Renovating a haussmannien apartment in Paris: heritage assessment, services and insulation in period buildings, DPE, indicative budget per m² and the stages of a successful project.

Renovating a haussmannien apartment: preserving its soul, gaining modern comfort (complete guide)

Parquet point de Hongrie, ceiling mouldings that run from room to room, a marble fireplace, a light-filled enfilade: the haussmannien apartment distils the Parisian art of living in a single setting. Yet this 19th-century décor was never designed for open-plan kitchens, double glazing or en-suite bathrooms. That is the true challenge of a successful renovation: reconciling the charm of the old with the thermal, acoustic and functional comfort expected today.

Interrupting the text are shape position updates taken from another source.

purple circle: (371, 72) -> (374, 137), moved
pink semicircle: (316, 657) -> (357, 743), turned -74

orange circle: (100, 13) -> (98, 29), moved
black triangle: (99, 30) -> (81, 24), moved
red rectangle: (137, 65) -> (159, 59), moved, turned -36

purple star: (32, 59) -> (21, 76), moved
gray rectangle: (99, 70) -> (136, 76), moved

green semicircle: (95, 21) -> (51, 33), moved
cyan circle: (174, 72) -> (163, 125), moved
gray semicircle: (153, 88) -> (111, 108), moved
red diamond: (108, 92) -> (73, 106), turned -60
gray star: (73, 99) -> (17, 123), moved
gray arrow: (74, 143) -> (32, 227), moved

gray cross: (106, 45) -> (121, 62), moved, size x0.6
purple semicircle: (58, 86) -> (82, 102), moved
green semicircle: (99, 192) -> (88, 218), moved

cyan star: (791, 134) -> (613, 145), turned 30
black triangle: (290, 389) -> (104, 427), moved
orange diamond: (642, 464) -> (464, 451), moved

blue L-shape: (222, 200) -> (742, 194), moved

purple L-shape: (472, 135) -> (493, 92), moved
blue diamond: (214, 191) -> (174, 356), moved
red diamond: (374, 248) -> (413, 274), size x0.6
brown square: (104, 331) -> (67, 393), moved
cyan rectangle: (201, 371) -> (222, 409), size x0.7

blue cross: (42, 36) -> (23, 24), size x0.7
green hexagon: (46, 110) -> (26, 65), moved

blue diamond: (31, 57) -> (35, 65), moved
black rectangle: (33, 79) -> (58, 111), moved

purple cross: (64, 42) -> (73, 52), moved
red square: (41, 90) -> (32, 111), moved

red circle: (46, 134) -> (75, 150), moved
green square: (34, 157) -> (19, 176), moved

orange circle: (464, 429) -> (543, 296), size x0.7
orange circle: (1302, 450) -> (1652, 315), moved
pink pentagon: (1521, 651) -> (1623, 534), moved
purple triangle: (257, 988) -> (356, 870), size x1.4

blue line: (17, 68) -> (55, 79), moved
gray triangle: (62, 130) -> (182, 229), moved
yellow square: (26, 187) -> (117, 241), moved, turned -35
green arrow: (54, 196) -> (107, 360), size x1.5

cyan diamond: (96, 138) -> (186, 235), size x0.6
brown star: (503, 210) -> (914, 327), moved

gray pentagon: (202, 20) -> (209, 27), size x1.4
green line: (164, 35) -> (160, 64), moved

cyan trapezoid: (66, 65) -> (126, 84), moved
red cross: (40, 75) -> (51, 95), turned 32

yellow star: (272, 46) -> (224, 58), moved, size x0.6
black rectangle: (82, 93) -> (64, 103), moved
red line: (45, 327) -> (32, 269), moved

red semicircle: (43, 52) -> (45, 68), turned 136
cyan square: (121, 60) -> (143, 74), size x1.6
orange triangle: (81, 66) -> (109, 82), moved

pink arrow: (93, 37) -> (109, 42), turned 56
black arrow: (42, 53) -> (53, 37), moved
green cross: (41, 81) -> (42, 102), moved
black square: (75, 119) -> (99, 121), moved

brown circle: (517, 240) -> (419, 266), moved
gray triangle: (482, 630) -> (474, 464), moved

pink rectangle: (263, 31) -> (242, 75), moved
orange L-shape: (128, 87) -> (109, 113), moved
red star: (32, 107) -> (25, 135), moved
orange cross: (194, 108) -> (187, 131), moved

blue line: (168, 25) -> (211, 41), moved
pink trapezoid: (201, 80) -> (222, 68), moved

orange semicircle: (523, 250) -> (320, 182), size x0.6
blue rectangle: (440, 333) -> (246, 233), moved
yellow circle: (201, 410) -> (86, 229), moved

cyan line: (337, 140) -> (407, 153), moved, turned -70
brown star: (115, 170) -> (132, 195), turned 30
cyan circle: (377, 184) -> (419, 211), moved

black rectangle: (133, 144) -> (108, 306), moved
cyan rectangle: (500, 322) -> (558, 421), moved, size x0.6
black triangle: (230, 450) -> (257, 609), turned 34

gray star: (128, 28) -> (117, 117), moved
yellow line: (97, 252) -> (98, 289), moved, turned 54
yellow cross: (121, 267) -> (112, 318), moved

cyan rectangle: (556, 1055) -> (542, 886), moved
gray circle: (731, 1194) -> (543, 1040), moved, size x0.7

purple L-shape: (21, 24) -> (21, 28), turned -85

It is a delicate balancing act. Too much modernity erases the character and diminishes part of the property’s value; too much conservatism means living in an uncomfortable, energy-hungry home. This guide reviews the decisions that matter, what to preserve, what to modernise, how to upgrade the services, insulate without compromising the original architecture, and what budget to expect, so you can approach a haussmannien renovation with clarity and method.

In brief

  • What is restored (and rarely replaced): original parquet, mouldings, cornices, fireplaces, pocket doors, ironwork.
  • What is modernised: electrical systems, plumbing, heating, insulation, kitchens and bathrooms, room layouts.
  • The DPE (French energy performance rating) can be improved through targeted measures, joinery, internal insulation, ventilation, that respect the original aesthetic.
  • Budget: allow around 1 500 to 3 500 €/m², depending on the scope of works and level of finish (indicative 2026).
  • Timeline: four to nine months for a complete renovation, including copropriété approvals.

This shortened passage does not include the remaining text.